[Start of Attachment]
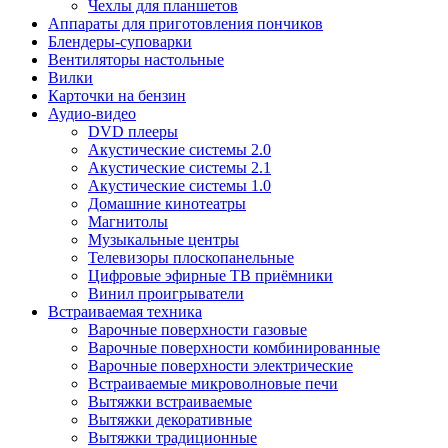
Чехлы для планшетов
Аппараты для приготовления пончиков
Блендеры-суповарки
Вентиляторы настольные
Вилки
Карточки на бензин
Аудио-видео
DVD плееры
Акустические системы 2.0
Акустические системы 2.1
Акустические системы 1.0
Домашние кинотеатры
Магнитолы
Музыкальные центры
Телевизоры плоскопанельные
Цифровые эфирные ТВ приёмники
Винил проигрыватели
Встраиваемая техника
Варочные поверхности газовые
Варочные поверхности комбинированные
Варочные поверхности электрические
Встраиваемые микроволновые печи
Вытяжки встраиваемые
Вытяжки декоративные
Вытяжки традиционные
[End of Attachment]
Output exactly the lines of the data that run from the one containing "Встраиваемая техника" to the very last line, and no others.

Встраиваемая техника
Варочные поверхности газовые
Варочные поверхности комбинированные
Варочные поверхности электрические
Встраиваемые микроволновые печи
Вытяжки встраиваемые
Вытяжки декоративные
Вытяжки традиционные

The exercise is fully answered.